Where can such people be found? Most of those working in legislative science advisory bodies around the world have some experience in academia and in policy; a rare find. In the face of this scarcity, capacity has to be built. But how do you do that? Our partners in Spain have been consulting with other legislative science advice offices (POST included). We have drawn on over 30 years of science advice experience in POST to work with them to build capacity in academic researchers, who already have some of the right skills, such as the ability to search academic databases, review literature and appraise research. POST has also been collaborating with the Argentine Congress, which has taken the approach to build capacity in legislative staff, who already have the relevant expertise; for example, knowledge of legislative and policy processes, and are familiar with engaging with policy documents. For the time being it is still a question of building capacity in those who already have many of the attributes, and learning from those with experience.
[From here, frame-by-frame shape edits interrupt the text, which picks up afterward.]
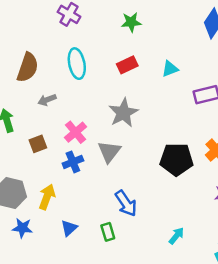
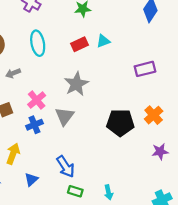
cyan triangle: (170, 69) -> (103, 41), moved
blue arrow: (126, 203) -> (66, 167), moved
green rectangle: (108, 232) -> (75, 191), moved, turned -56
cyan arrow: (176, 236) -> (109, 192), moved, turned 128

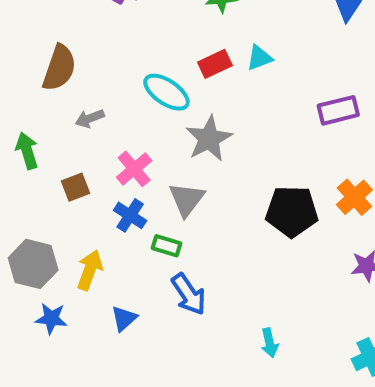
cyan ellipse: (38, 43) -> (166, 92), moved, turned -45
blue cross: (34, 125) -> (130, 215), turned -35
green rectangle: (75, 191) -> (166, 246), moved

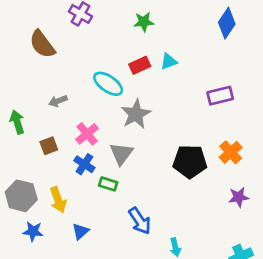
brown semicircle: (59, 68) -> (42, 44), moved, turned 124
yellow arrow: (90, 270) -> (58, 200), turned 140
blue arrow: (189, 294) -> (140, 221), moved

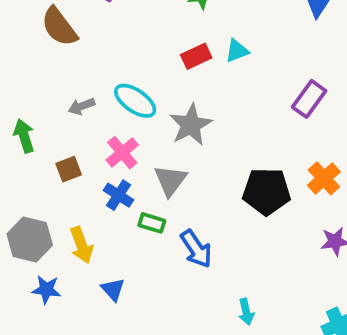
cyan ellipse: (108, 84) -> (135, 101), moved
purple rectangle: (220, 96) -> (309, 99), turned -40
blue arrow: (140, 221) -> (196, 249), moved
blue triangle: (80, 231) -> (113, 289), turned -30

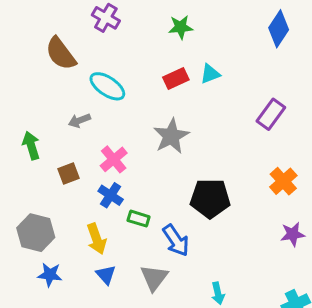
cyan ellipse: (135, 101) -> (107, 86), moved
gray triangle: (170, 180) -> (154, 278), moved
black pentagon: (267, 191) -> (210, 198), moved
yellow arrow: (81, 245) -> (97, 239), moved

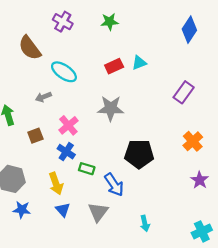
green star: (181, 27) -> (110, 22), moved
gray star: (171, 136) -> (111, 108), turned 30
purple star: (293, 234) -> (200, 180), turned -30

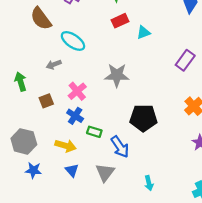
red rectangle: (114, 66) -> (120, 21), moved
yellow arrow: (56, 184) -> (65, 146), turned -54

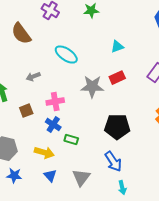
red rectangle: (120, 21) -> (117, 78), moved
cyan ellipse: (73, 41) -> (66, 55), moved
pink cross: (77, 91) -> (55, 102), turned 30
blue arrow: (120, 147) -> (113, 162), moved

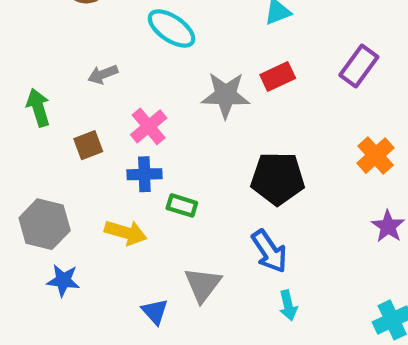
pink cross: (55, 102) -> (149, 126), turned -30
blue cross: (53, 125) -> (144, 174), turned -35
blue triangle: (50, 176) -> (155, 312), moved

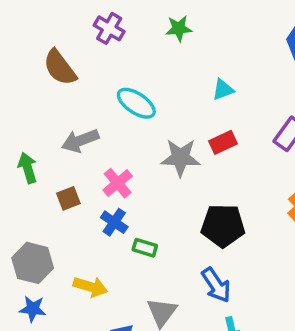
gray arrow: (103, 74) -> (80, 141), size x1.5
blue cross: (144, 174) -> (114, 222), turned 36
yellow arrow: (126, 233) -> (90, 287), moved
blue star: (63, 280) -> (33, 309), moved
Administrations are trying to cut costs
By no means unique to the UK is the desire in national administrations to cut the costs of administration. This brings about a paradox: how do you increase services while cutting costs in the legislature, or at least keeping them stable? There are various ways to do this; in some nations, such as Switzerland and Austria, science advice is provided by a national academy. Services are therefore funded differently and the cost is not felt by the administration. To finance the service in Spain, our partners are taking the same approach that POST took before it was funded by UK Parliament, and are seeking additional external funding from various stakeholders – principally from the research sector. In Argentina, Congress is taking a different approach and exploring the possibility of diversifying and honing skills in legislative staff and evolving current work streams, such that they are able to deliver science advice using existing structures.
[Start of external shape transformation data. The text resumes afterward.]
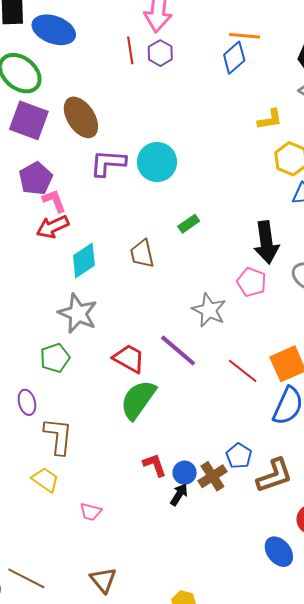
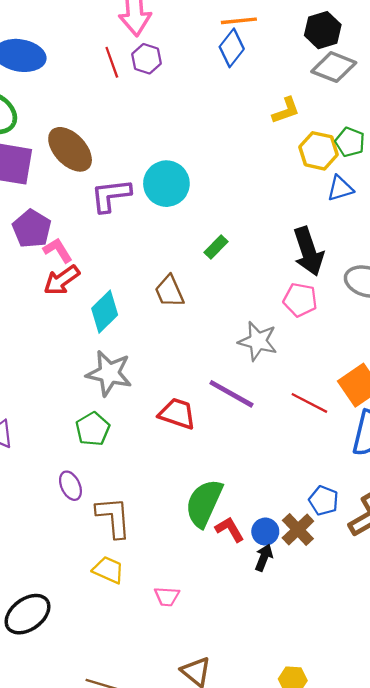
green semicircle: (138, 400) -> (204, 503), moved

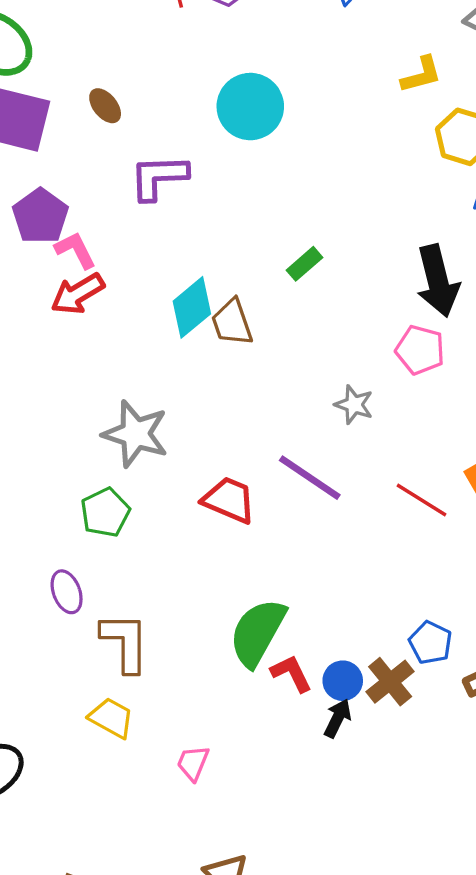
brown ellipse: (70, 149) -> (105, 106), size x0.5
cyan circle: (166, 184) -> (250, 107), moved
cyan diamond: (105, 312) -> (192, 307), moved
gray star: (258, 341) -> (354, 405), size x0.7
pink trapezoid: (167, 596) -> (193, 763), turned 104

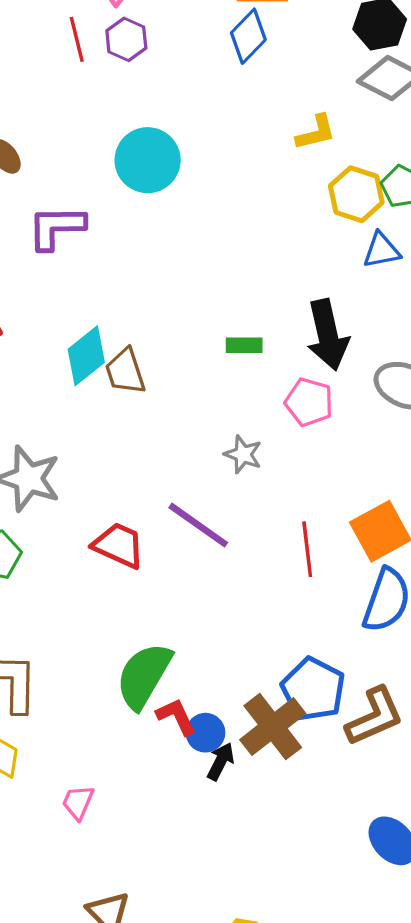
green rectangle: (305, 264) -> (244, 345), moved, turned 40
red line: (421, 500) -> (307, 549), turned 50
blue pentagon: (431, 643) -> (313, 689), size x1.5
blue circle: (343, 681) -> (205, 733), moved
brown cross: (390, 682) -> (273, 727), size x1.4

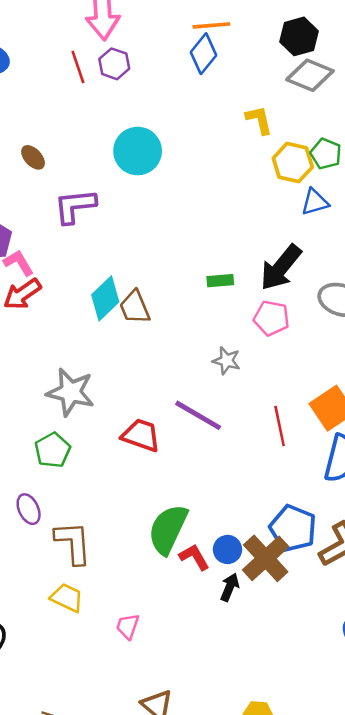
yellow L-shape: (316, 132) -> (259, 120), turned -84
black arrow: (328, 335) -> (281, 268), turned 57
blue circle: (205, 733) -> (227, 549), moved

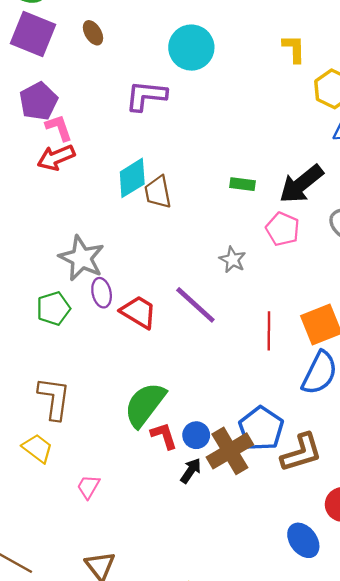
yellow L-shape: (259, 120) -> (294, 49), moved
purple L-shape: (75, 206) -> (146, 96), moved
purple ellipse: (29, 509) -> (102, 293), moved

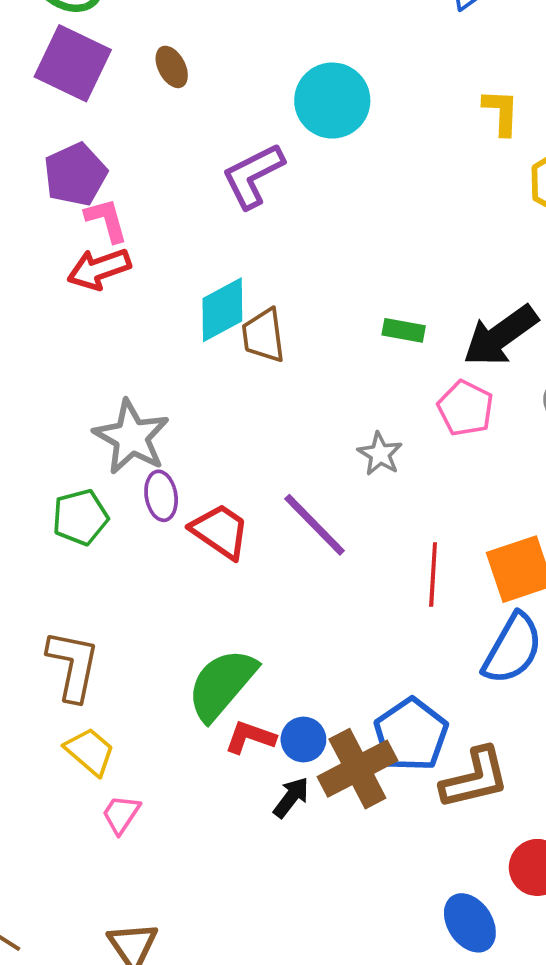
purple L-shape: (146, 96) -> (253, 176), turned -36
red L-shape: (164, 436) -> (250, 737), turned -56
yellow trapezoid: (37, 448) -> (90, 752), moved

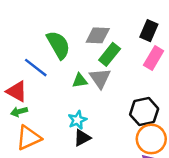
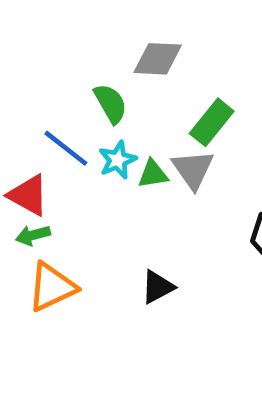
gray diamond: (98, 35) -> (158, 59), moved
green semicircle: (58, 45) -> (111, 103), size x0.7
cyan star: (77, 120) -> (118, 160), moved

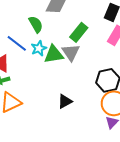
green triangle: (153, 174) -> (54, 54), size x1.5
black triangle: (158, 287) -> (65, 101), moved

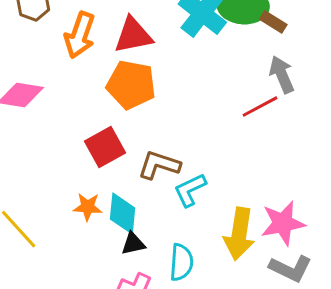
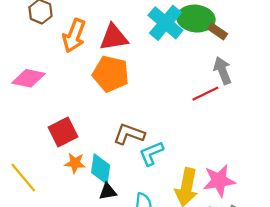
red square: (105, 147) -> (63, 132), moved

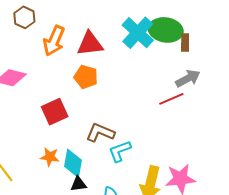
brown rectangle: (218, 31) -> (185, 42), turned 54
gray arrow: (222, 71) -> (188, 78), turned 80
orange pentagon: (111, 74) -> (86, 77), size x0.7
red square: (63, 132) -> (55, 112), moved

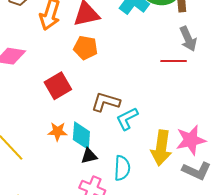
gray arrow: (188, 78) -> (188, 39), turned 100
red line: (171, 99) -> (174, 61), turned 30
These are just some of the challenges faced by countries wishing to establish science advisory systems for their legislatures. Others include the problem of how to balance political oversight and whether or not to make policy recommendations. However, simply being able to provide such information is an important first step. Democracy and its parliaments are too important to be left to guesswork. The world is changing fast and scientific and technical information is becoming more important. Science advisory mechanisms are needed to bring the most up to date knowledge to bear on parliamentary scrutiny and decision-making.
About the authors
Dr Sarah Foxen is a Knowledge Exchange Manager in the Parliamentary Office of Science and Technology, and is seconded there full time from UCL’s Department of Science Technology Engineering and Public Policy. Her role includes training and supporting to engage with Parliament, and working with parliamentary colleagues to increase uptake of research. Sarah leads Parliament’s input into the development of Research England’s 2021 Research Excellence Framework and Knowledge Exchange Framework. She has been involved in a number of international legislative science advice capacity-building projects in Europe and Latin America.
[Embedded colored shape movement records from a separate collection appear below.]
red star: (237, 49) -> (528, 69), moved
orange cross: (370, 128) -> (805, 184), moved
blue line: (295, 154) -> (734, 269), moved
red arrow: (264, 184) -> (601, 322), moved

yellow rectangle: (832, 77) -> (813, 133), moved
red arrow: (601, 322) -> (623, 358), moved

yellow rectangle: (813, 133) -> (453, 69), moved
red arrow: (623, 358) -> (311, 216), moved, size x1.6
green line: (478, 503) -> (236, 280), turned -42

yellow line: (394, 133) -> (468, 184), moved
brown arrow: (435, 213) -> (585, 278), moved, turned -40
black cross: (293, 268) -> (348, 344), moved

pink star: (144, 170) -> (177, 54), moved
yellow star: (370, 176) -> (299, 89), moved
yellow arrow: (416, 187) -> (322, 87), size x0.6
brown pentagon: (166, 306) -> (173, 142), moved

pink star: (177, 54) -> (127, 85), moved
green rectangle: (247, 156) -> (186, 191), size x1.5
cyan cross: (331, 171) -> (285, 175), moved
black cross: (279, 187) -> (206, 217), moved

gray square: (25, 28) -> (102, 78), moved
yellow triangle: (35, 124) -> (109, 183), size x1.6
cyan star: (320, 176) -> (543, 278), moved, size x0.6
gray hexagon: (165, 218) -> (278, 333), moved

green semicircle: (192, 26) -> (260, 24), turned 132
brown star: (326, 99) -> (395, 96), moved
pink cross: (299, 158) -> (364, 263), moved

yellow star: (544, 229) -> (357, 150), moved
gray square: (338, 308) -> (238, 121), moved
Dr Chris Tyler is Director of Research and Policy in University College London’s Department of Science, Technology, Engineering and Public Policy (UCL STEaPP), where he leads STEaPP’s research and policy programming and explores how policy makers use scientific evidence, particularly within legislatures. Prior to joining STEaPP, Chris spent five years as Director of the UK’s Parliamentary Office of Science and Technology (POST) and before that was the first Executive Director of the Centre for Science and Policy (CSaP) at the University of Cambridge.